L’album porte le titre d’une des chansons: «Ce que je te donne ne disparaît pas». Ça résume parfaitement le geste solo de Stéphanie Boulay. À la fois main tendue et poing levé.
Photo: Valerian Mazataud Le Devoir L’album porte le titre d’une des chansons: «Ce que je te donne ne disparaît pas». Ça résume parfaitement le geste solo de Stéphanie Boulay. À la fois main tendue et poing levé.

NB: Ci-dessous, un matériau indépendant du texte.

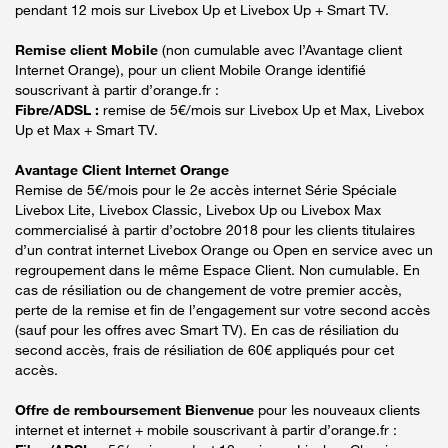
pendant 12 mois sur Livebox Up et Livebox Up + Smart TV.
Remise client Mobile
(non cumulable avec l’Avantage client
Internet Orange), pour un client Mobile Orange identifié
souscrivant à partir d’orange.fr :
Fibre/ADSL :
remise de 5€/mois sur Livebox Up et Max, Livebox
Up et Max + Smart TV.
Avantage Client Internet Orange
Remise de 5€/mois pour le 2e accès internet Série Spéciale
Livebox Lite, Livebox Classic, Livebox Up ou Livebox Max
commercialisé à partir d’octobre 2018 pour les clients titulaires
d’un contrat internet Livebox Orange ou Open en service avec un
regroupement dans le même Espace Client. Non cumulable. En
cas de résiliation ou de changement de votre premier accès,
perte de la remise et fin de l’engagement sur votre second accès
(sauf pour les offres avec Smart TV). En cas de résiliation du
second accès, frais de résiliation de 60€ appliqués pour cet
accès.
Offre de remboursement Bienvenue
pour les nouveaux clients
internet et internet + mobile souscrivant à partir d’orange.fr :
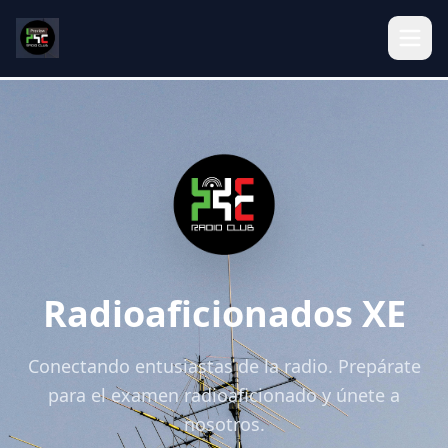
Radioaficionados XE
Conectando entusiastas de la radio. Prepárate
para el examen radioaficionado y únete a
nosotros.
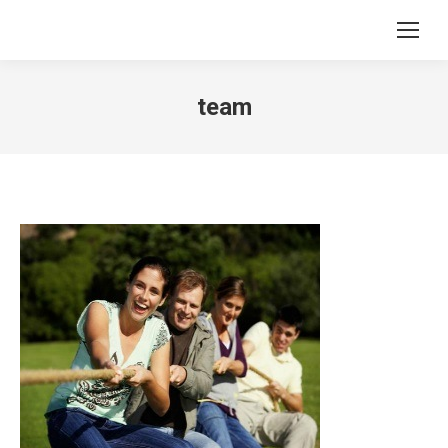
Search:
team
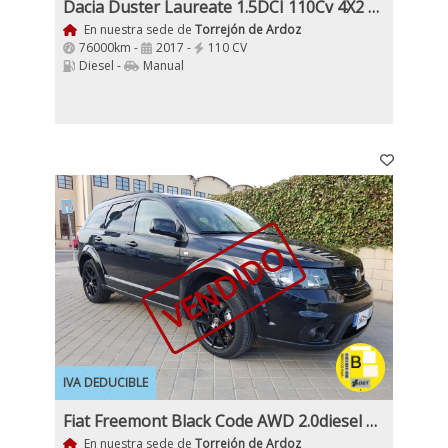
Dacia Duster Laureate 1.5DCI 110Cv 4X2 EU6
En nuestra sede de
Torrejón de Ardoz
76000km -
2017 -
110 CV
Diesel -
Manual
VENDIDO
IVA DEDUCIBLE
Fiat Freemont Black Code AWD 2.0diesel 16v 170Cv Automático 4x4
En nuestra sede de
Torrejón de Ardoz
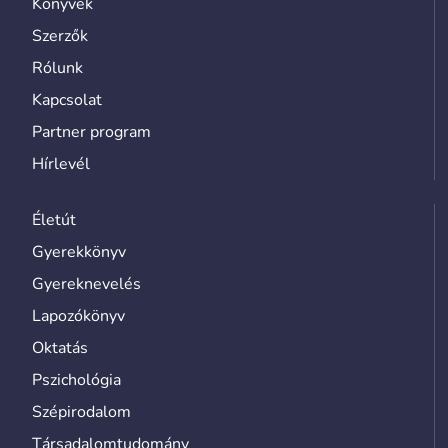
Könyvek
Szerzők
Rólunk
Kapcsolat
Partner program
Hírlevél
Életút
Gyerekkönyv
Gyereknevelés
Lapozókönyv
Oktatás
Pszichológia
Szépirodalom
Társadalomtudomány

Trois fois les yeux dans l’eau. Sur huit chansons. Trois fois « la corde à linge de mes cils pesante de gouttes à sécher », comme chante Stéphanie Boulay dans Ta fille. La première fois, c’est pendant Ta fille, justement, le premier titre. Ce couplet-là, surtout : « Dis-moi, pourquoi donc se défilent / Les amours, les amitiés / J’en ai eu, j’en ai perdu mille / C’est toujours à recommencer. » La deuxième fois, c’est durant la chanson d’après, Des histoires qui ne seront jamais finies, à propos des disparus que l’on sent toujours là : « J’ai gardé votre élan, vous êtes encore ici. » Et la troisième fois, c’est à la fin de l’album, pendant Je pourrai plus jamais, une chanson qui dit à quel point l’arrivée d’un enfant change la donne : plus question de s’« enfuir », de « faillir », de « mentir », de « faiblir »… ou d’en finir. « Je pourrai plus jamais mourir… »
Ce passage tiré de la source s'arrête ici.